2. Open `script.sql` and run it one statement at a time, top to bottom. Read the output of each query before moving on, that is the point of the walkthrough.
3. Once the cleaning `SELECT` looks right, persist it as a clean table so the exercise can read it (see "The exercise" below).

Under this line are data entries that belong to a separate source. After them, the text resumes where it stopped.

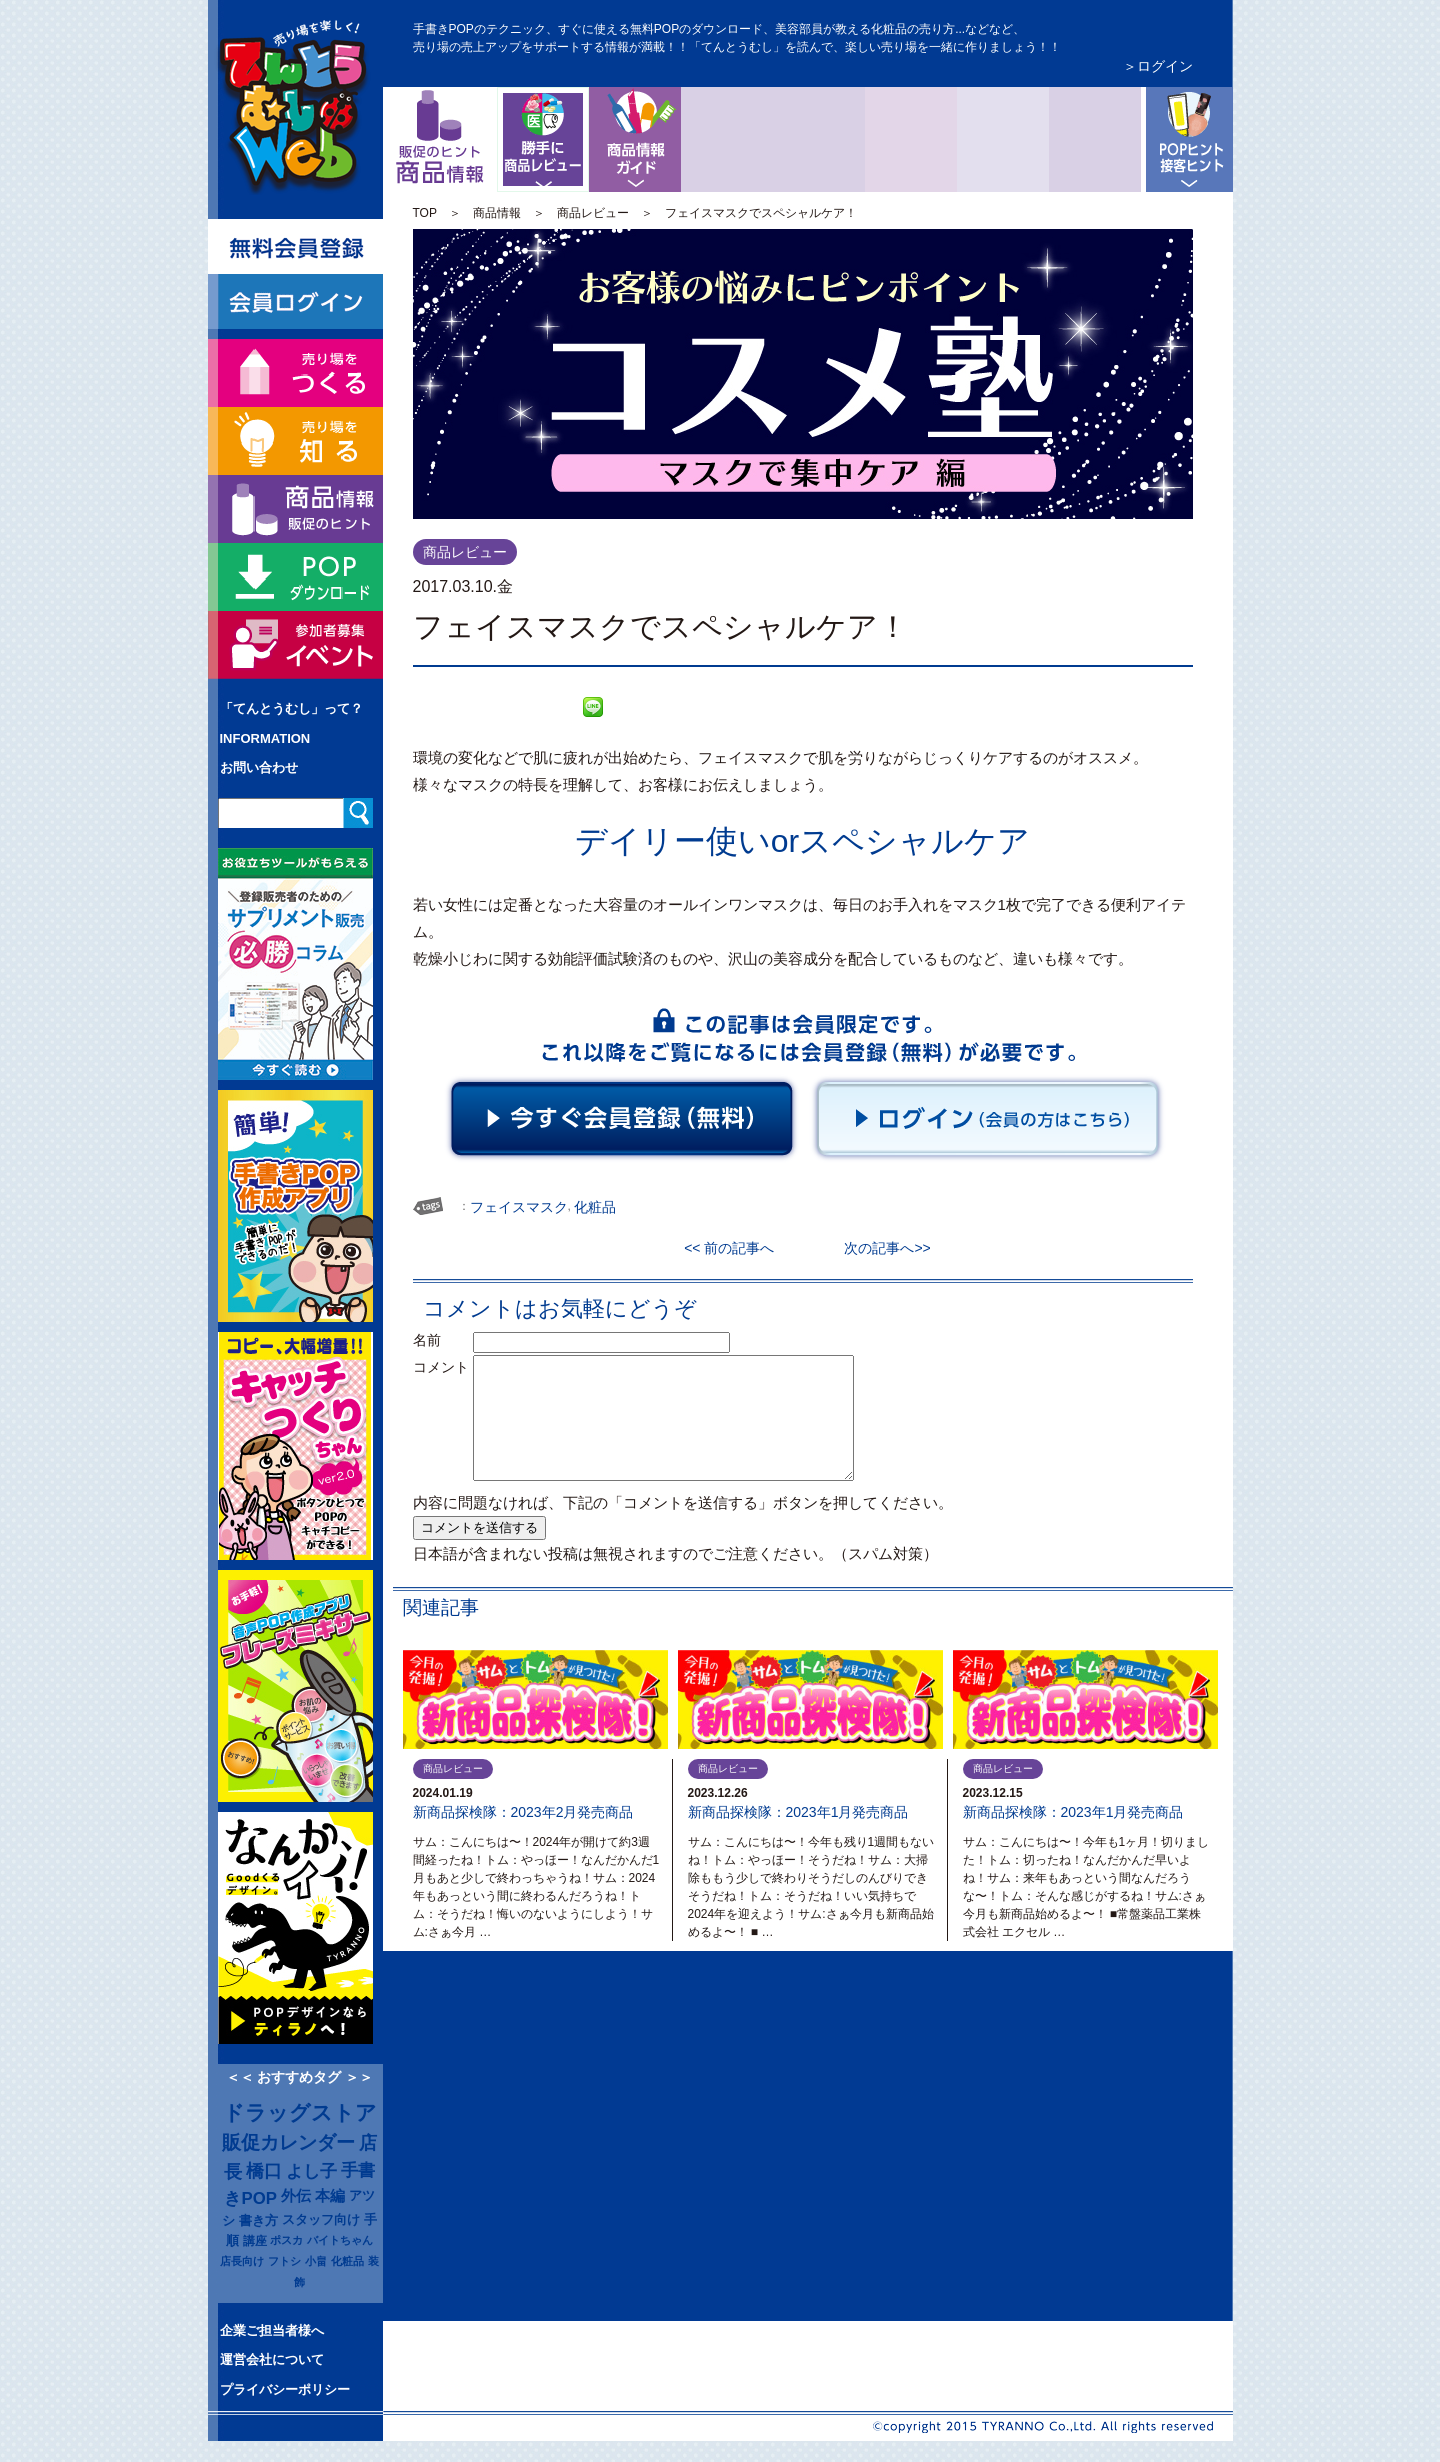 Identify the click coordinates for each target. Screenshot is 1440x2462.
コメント (441, 1367)
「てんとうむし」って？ (291, 708)
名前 (441, 1340)
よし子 (311, 2171)
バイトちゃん (340, 2240)
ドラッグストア (300, 2113)
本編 (330, 2196)
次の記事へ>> (880, 1248)
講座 (255, 2240)
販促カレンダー (288, 2142)
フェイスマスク (519, 1207)
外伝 (296, 2196)
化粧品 (347, 2261)
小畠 (316, 2261)
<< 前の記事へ (736, 1248)
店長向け (242, 2261)
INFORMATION (265, 738)
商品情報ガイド (635, 139)
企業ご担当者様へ (272, 2330)
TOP (425, 213)
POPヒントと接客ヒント (1187, 139)
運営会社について (272, 2359)
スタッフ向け (321, 2220)
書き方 (258, 2220)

You can also run the script from the DuckDB or MotherDuck CLI, but it is written as a UI walkthrough and is best experienced there: running it all at once skips the inspect-after-every-step loop the example is teaching.

## Files

- [`script.sql`](https://github.com/motherduckdb/motherduck-examples/blob/main/motherduck-ui/script.sql) - the guided SQL walkthrough: loads the CSV, runs `SUMMARIZE`, builds up the cleaning `SELECT` step by step (drop bad rows, parse `Unit size`, normalize the price), and ends with the exercise query.
- [`winelist_sample.csv`](https://github.com/motherduckdb/motherduck-examples/blob/main/motherduck-ui/winelist_sample.csv) - the intentionally messy source data: ~2,450 rows of wine merchant offers with country, region, producer, wine name, vintage, unit size (e.g. `6x75cl`), WA and Vinous scores, quantity, and a dollar-formatted offer price.

## Caveats

- **The exercise depends on a table the script does not build.** Running the final `with cte_cheap_but_good ... ` block before creating `winelist_clean` fails with a "table does not exist" (Catalog) error. Persist the cleaned `SELECT` as `winelist_clean` first.
- **Column names are case- and whitespace-sensitive.** The raw CSV header has `Wine name`, `Quantity`, and a price column written as ` Offer Price ` (note the surrounding spaces). `read_csv_auto` normalizes some of this, but the script refers to identifiers like `"Wine Name"` and `"Offer price"`. If a `SELECT` errors on an unknown column, run `SUMMARIZE winelist` (or `DESCRIBE winelist`) and copy the exact column name, including spaces, into double quotes. Double quotes are for identifiers; single quotes are for string literals like `'$'`.
- **The unit-size parser assumes a fixed format.** `substr(..., length(...) - instr(..., 'x') - 2)` hard-codes a 2-character trailing unit (`cl`). A value like `1x150cl` parses, but a different unit (`ml`, `L`) or a missing `x` delimiter will silently produce a wrong number or fail the `integer` cast. Validate `qty` and `volume_cl` against the source before trusting the derived prices.
- **`price_per_75cl` divides by `qty * volume_cl`.** If either parses to `0` or `NULL`, you get a division-by-zero or `NULL`. Confirm the parse step is clean before computing the ratio.
- **`WHERE vintage > 1000` is a blunt filter,** kept only to drop -junk vintages. It is not a real validity check; adjust it for your data rather than assuming it cleans everything.
- **The example is built for the UI's run-one-query-at-a-time flow.** Running the whole `script.sql` in a CLI in one go defeats the inspect-each-step purpose and surfaces the `winelist_clean` error immediately.

## Learn more

- `script.sql` is the source of truth, with inline comments on each cleaning step.
- For deeper MotherDuck or DuckDB SQL questions (CSV reading options, `SUMMARIZE`, `SELECT * EXCLUDE`, `instr`/`substr`/`replace`, casting), use the `ask_docs_question` MCP tool or the MotherDuck docs.